Genre(s): Crime / Drama
Director: John Cassavetes
Cast: Ben Gazzara / Seymour Cassel / Azizi Johari

Plot
The owner a sleazy strip joint falls in debt to some local gangsters, who persuade him to commit murder as means of payback.

What I Liked
While I watched “The Killing of a Chinese Bookie,” I couldn’t help but be reminded of “Mean Streets.”  Both films are relatively low-budget 1970s films; both are street-level crime dramas about men who wind up in over their heads with the wrong crowd; both feature highly improvised scripts and naturalistic performances.  So it was no surprise to later learn that director/writer John Cassavetes planned the film with the help of Martin Scorsese, the man behind “Mean Streets.”  I really enjoyed “Mean Streets,” and this movie kept me pretty well entertained as well.

“The Killing of a Chinese Bookie” shows off a lot more flesh and violence than does “Mean Streets,” and it’s clearly intentional.  You can’t set your film in a strip club and cast it with half a dozen mind-bogglingly buxom starlets from various porn and exploitation films without making an obvious ploy to pull in and entertain a certain kind of audience.  Thus Cassavetes and crew certainly cross-cross the line between sleaze and art and back again, but I really have no problem with that.  When the story slows down, at least one can always stare at the objectified women decorating the background.  Besides, and independent filmmaker Cassavetes problem couldn’t have gotten the funding to make his movie without a “sex sells” hook to convince investors that people would pay to watch it.

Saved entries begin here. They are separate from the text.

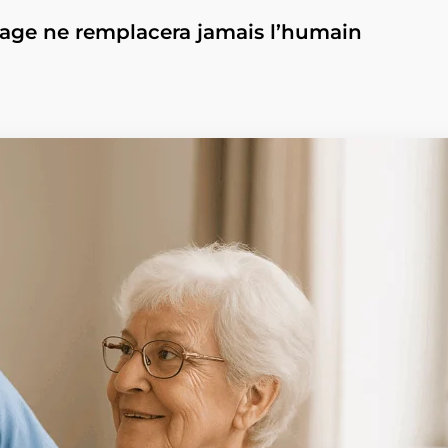
ilotage ne remplacera jamais l’humain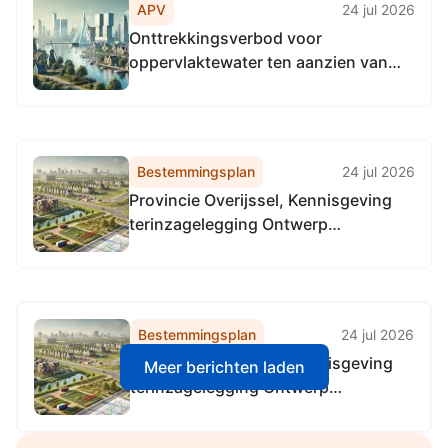
APV
24 jul 2026
Onttrekkingsverbod voor
oppervlaktewater ten aanzien van
het wateraanvoergebied Vecht-
Twentekanalen
Bestemmingsplan
24 jul 2026
Provincie Overijssel, Kennisgeving
terinzagelegging Ontwerp
Actualisatie 2026-2
Omgevingsverordening Overijssel
Bestemmingsplan
24 jul 2026
Provincie Overijssel, Kennisgeving
Meer berichten laden
terinzagelegging Ontwerp
Actualisatie 2026-2
Omgevingsverordening Overijssel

Even more captivating than the tits and murder, though, is the performance of lead Ben Gazzara.  One could argue that Gazzara always plays sleazeballs and criminal-types, which is exactly what he plays here.  What that argument misses, however, is that Gazzara brings a depth to the roll of main character Cosmo Vitelli that makes his character charming, repulsive, and, most unexpectedly, sympathetic.  Vitelli is a man who gets by on pure charisma and ego, charming the low-lifes and nitwits in his insular world into thinking the world revolves around him.  However, when he steps outside of that sphere of influence, he is just a man who is lost, desperate, and worst of all, uncomfortable.


What I Didn’t Like
“The Killing of a Chinese Bookie” is that kind of independent 1970s filmmaking that one just doesn’t find anymore.  Killed off by the big-budget, slick, corporate productions of the next decade, they featured looser storytelling, improvised performances, a notable lack of special effects, sometimes bad lighting, and main characters who were sometimes difficult to like.  I personally enjoy many of these movies, this one included.  But those who aren’t used to this kind of filmmaking might find “The Killing of a Chinese Bookie” difficult to endure.


Most Memorable Scene
*spoiler alert!*
The further and further away Cosmo Vitelli moves from his club, the more insecure and frightened he becomes.  This is never more true than during the event described in the film’s title.  Right in the middle of the film we’re given the film’s most intense sequence as Vitelli, who can seemingly do no wrong in his own world, is reduced to nothing but a desperate, paranoid murderer, on the run for his life and seeking any way he can to return to the comfort of what he knows.